The NCAA must defend claims that they are a joint employer from student-athletes seeking to be paid for the time they spend participating in collegiate athletic activities. Despite U.S. District Court Judge John Padova’s dismissal with prejudice of wage and hour claims filed by the student-athletes against more than 20 schools that the plaintiffs never attended, he rejected that same argument when raised by the NCAA. Instead, he allowed the Fair Labor Standards Act (FLSA) claim seeking financial remuneration for their participation in Division I athletic activity to continue against the NCAA. (Ralph “Trey” Johnson et al. v. NCAA).

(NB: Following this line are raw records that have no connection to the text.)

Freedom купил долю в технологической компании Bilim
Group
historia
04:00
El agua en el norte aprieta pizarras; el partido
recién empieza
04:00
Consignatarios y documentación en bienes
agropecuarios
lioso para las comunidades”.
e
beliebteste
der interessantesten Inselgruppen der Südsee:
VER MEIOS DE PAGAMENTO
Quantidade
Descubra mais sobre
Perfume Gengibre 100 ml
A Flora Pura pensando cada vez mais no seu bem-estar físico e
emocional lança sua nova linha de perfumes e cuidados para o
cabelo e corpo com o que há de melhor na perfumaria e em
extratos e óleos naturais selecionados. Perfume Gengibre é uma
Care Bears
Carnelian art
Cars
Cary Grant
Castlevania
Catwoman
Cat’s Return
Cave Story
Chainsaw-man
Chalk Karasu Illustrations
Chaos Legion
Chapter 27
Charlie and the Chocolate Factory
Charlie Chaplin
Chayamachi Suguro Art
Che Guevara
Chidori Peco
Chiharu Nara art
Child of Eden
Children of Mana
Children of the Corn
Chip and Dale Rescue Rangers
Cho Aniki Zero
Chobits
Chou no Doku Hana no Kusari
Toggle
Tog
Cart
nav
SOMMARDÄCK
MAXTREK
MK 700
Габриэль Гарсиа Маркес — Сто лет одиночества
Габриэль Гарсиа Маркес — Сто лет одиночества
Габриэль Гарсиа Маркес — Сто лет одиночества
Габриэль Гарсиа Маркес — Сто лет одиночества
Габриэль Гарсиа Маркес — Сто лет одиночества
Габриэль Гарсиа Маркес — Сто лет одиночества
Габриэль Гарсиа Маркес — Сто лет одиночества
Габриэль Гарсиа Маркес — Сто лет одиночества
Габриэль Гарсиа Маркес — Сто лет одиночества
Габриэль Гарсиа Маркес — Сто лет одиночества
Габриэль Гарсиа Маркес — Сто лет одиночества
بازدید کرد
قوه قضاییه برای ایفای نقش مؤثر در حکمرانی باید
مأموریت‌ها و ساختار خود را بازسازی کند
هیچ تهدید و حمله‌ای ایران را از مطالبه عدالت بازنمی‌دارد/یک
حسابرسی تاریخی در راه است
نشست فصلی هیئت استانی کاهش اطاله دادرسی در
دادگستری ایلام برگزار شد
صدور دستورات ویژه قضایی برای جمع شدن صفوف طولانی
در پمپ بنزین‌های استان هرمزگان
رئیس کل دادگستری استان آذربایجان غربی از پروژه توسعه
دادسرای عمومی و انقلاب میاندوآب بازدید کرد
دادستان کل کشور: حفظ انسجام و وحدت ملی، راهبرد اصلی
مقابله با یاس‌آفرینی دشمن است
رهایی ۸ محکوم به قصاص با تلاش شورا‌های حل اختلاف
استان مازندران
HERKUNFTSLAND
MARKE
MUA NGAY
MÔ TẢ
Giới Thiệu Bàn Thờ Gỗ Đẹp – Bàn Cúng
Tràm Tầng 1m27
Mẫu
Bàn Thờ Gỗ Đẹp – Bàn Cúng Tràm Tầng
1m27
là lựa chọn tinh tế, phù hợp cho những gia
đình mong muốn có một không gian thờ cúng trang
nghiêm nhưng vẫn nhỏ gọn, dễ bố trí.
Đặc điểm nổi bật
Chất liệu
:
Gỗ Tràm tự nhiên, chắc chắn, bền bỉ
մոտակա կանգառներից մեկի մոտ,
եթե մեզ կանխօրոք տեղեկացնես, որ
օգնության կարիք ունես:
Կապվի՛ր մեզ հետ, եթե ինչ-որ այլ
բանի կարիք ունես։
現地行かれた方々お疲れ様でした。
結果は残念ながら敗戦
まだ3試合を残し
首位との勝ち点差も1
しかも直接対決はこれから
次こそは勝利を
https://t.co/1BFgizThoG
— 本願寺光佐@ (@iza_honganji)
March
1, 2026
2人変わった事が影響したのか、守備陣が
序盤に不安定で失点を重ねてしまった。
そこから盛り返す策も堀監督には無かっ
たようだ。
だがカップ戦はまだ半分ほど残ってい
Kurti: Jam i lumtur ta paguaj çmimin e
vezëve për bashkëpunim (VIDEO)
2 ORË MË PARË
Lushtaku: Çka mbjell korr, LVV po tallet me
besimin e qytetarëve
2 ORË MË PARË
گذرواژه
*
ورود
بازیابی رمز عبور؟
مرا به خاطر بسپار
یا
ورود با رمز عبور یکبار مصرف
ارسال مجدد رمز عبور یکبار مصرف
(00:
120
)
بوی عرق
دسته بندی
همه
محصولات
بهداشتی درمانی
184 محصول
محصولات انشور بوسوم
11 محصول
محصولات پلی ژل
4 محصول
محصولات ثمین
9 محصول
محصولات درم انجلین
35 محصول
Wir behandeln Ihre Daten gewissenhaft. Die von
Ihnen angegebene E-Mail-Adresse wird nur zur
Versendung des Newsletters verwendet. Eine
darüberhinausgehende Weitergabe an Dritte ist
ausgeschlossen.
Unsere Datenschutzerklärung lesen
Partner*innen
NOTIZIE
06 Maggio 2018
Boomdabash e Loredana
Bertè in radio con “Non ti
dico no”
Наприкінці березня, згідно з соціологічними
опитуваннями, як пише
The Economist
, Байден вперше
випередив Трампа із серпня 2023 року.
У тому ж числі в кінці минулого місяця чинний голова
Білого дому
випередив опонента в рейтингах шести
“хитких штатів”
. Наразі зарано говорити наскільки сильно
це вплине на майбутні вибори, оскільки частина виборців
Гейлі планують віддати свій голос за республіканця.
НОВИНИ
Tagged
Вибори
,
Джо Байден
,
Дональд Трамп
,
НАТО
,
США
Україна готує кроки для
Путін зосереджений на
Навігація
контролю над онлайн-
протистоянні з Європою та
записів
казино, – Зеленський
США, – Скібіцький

Judge Padova concluded the student-athletes’ allegation that the NCAA is their joint employer, along with the defendant university schools that the student-athletes attended, is possible.
Recognizing that two different entities can be joint employers of the same person if they both have significant control over the employee, Judge Padova utilized a Third Circuit test involving four factors established In Re Enterprise Rent-A-Car Wage & Hour Employment Practices Litigation. The four factors to consider if a joint employer relationship exists as outlined in Enterprise include, if an alleged employer can hire and fire the relevant employees; if it has the authority to promulgate work rules and assignments and to set the employees’ conditions of employment; is involved in day-to-day employee supervision and discipline; and has actual control of employee records, including payroll.
Approximately one month ago, Judge Padova allowed the six student-athlete plaintiffs’ claims against their institutions (Villanova, Fordham, Sacred Heart, Cornell and Lafayette) to proceed because the schools had failed to provide sufficient proof to establish that the student-athletes were not employees. Similarly, Judge Padova rejected the NCAA’s defense and effort to dismiss the FLSA action concluding that a possible joint employer relationship exists because the “NCAA does more than just impose rules…it also investigates violations of those rules and imposes penalties, including the firing of student athletes, for those violations”.
Judge Padova concluded,
“the complaint plausibly alleges that the NCAA exercises significant control over the hiring and firing of student athletes, including plaintiffs, such that the complaint satisfies the first factor of the Enterprise test with respect to the NCAA.”